--- Work to be completed ---
Every entry must be transcribed exactly as written.

--- Records for this exercise ---

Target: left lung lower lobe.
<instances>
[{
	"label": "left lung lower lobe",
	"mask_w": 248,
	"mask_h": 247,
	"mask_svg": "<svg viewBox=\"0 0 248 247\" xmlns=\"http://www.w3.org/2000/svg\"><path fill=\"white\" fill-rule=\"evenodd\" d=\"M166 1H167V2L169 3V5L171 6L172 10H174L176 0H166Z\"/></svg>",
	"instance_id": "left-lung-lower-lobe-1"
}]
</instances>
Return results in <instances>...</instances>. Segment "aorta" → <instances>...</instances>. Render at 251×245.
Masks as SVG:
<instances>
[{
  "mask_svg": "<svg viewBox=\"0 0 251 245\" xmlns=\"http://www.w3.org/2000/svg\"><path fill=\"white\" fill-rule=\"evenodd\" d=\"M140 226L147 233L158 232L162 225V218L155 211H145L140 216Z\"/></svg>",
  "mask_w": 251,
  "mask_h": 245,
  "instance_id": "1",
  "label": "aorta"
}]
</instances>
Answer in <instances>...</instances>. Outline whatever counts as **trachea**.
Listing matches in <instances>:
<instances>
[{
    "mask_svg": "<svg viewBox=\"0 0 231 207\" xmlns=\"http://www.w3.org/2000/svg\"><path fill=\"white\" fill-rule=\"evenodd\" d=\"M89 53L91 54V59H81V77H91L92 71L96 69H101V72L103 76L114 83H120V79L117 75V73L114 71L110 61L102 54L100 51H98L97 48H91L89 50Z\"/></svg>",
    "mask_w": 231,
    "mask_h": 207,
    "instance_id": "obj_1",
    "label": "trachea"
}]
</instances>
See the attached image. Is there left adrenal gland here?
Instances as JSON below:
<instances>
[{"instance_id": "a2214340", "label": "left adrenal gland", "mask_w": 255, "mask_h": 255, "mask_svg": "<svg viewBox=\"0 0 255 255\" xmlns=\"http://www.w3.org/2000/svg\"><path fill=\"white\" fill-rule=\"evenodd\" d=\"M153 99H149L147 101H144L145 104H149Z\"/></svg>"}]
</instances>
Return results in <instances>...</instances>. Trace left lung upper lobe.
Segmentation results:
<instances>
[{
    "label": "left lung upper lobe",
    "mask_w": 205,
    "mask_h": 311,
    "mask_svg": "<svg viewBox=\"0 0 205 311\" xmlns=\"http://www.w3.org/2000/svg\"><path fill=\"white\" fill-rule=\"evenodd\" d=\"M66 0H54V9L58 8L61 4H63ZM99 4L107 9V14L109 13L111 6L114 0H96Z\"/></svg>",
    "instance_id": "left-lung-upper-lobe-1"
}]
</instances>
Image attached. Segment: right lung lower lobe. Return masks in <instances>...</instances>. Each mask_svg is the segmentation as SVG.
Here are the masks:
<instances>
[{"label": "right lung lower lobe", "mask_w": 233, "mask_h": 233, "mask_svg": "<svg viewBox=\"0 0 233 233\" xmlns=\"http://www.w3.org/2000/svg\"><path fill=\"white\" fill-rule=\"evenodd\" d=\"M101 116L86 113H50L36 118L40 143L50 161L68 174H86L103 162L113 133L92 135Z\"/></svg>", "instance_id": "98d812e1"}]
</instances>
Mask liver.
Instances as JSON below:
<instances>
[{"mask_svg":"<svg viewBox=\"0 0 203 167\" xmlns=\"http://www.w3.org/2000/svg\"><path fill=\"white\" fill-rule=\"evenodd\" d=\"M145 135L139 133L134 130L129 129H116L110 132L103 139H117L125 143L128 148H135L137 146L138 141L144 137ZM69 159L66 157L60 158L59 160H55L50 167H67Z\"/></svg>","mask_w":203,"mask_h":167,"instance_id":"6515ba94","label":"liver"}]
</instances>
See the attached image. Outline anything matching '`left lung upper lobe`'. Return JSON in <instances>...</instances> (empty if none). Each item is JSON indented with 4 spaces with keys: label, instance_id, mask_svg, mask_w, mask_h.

--- Exercise result ---
Target: left lung lower lobe.
<instances>
[{
	"label": "left lung lower lobe",
	"mask_w": 248,
	"mask_h": 247,
	"mask_svg": "<svg viewBox=\"0 0 248 247\" xmlns=\"http://www.w3.org/2000/svg\"><path fill=\"white\" fill-rule=\"evenodd\" d=\"M166 1H167V2L169 3V5L171 6L172 10H174L176 0H166Z\"/></svg>",
	"instance_id": "left-lung-lower-lobe-1"
}]
</instances>
Return results in <instances>...</instances>. Segment "aorta" → <instances>...</instances>. Render at 251×245.
Masks as SVG:
<instances>
[{
  "mask_svg": "<svg viewBox=\"0 0 251 245\" xmlns=\"http://www.w3.org/2000/svg\"><path fill=\"white\" fill-rule=\"evenodd\" d=\"M140 226L147 233L158 232L162 225V218L155 211H145L140 216Z\"/></svg>",
  "mask_w": 251,
  "mask_h": 245,
  "instance_id": "1",
  "label": "aorta"
}]
</instances>
Answer in <instances>...</instances>. Outline whatever counts as **trachea**.
Listing matches in <instances>:
<instances>
[{
    "mask_svg": "<svg viewBox=\"0 0 231 207\" xmlns=\"http://www.w3.org/2000/svg\"><path fill=\"white\" fill-rule=\"evenodd\" d=\"M89 53L91 54V59H81V77H91L92 71L96 69H101V72L103 76L114 83H120V79L117 75V73L114 71L110 61L102 54L100 51H98L97 48H91L89 50Z\"/></svg>",
    "mask_w": 231,
    "mask_h": 207,
    "instance_id": "obj_1",
    "label": "trachea"
}]
</instances>
See the attached image. Is there left adrenal gland here?
Instances as JSON below:
<instances>
[{"instance_id": "a2214340", "label": "left adrenal gland", "mask_w": 255, "mask_h": 255, "mask_svg": "<svg viewBox=\"0 0 255 255\" xmlns=\"http://www.w3.org/2000/svg\"><path fill=\"white\" fill-rule=\"evenodd\" d=\"M153 99H149L147 101H144L145 104H149Z\"/></svg>"}]
</instances>
Return results in <instances>...</instances>. Trace left lung upper lobe.
Segmentation results:
<instances>
[{
    "label": "left lung upper lobe",
    "mask_w": 205,
    "mask_h": 311,
    "mask_svg": "<svg viewBox=\"0 0 205 311\" xmlns=\"http://www.w3.org/2000/svg\"><path fill=\"white\" fill-rule=\"evenodd\" d=\"M66 0H54V9L58 8L61 4H63ZM99 4L107 9V14L109 13L111 6L114 0H96Z\"/></svg>",
    "instance_id": "left-lung-upper-lobe-1"
}]
</instances>
Image attached. Segment: right lung lower lobe. Return masks in <instances>...</instances>. Each mask_svg is the segmentation as SVG.
Here are the masks:
<instances>
[{"label": "right lung lower lobe", "mask_w": 233, "mask_h": 233, "mask_svg": "<svg viewBox=\"0 0 233 233\" xmlns=\"http://www.w3.org/2000/svg\"><path fill=\"white\" fill-rule=\"evenodd\" d=\"M101 116L86 113H50L36 118L40 143L50 161L68 174H86L103 162L113 133L92 135Z\"/></svg>", "instance_id": "98d812e1"}]
</instances>
Mask liver.
Instances as JSON below:
<instances>
[{"mask_svg":"<svg viewBox=\"0 0 203 167\" xmlns=\"http://www.w3.org/2000/svg\"><path fill=\"white\" fill-rule=\"evenodd\" d=\"M145 135L139 133L134 130L129 129H116L110 132L103 139H117L125 143L128 148H135L137 146L138 141L144 137ZM69 159L66 157L60 158L59 160H55L50 167H67Z\"/></svg>","mask_w":203,"mask_h":167,"instance_id":"6515ba94","label":"liver"}]
</instances>
See the attached image. Outline anything matching '`left lung upper lobe`'. Return JSON in <instances>...</instances> (empty if none). Each item is JSON indented with 4 spaces with keys: label, instance_id, mask_svg, mask_w, mask_h.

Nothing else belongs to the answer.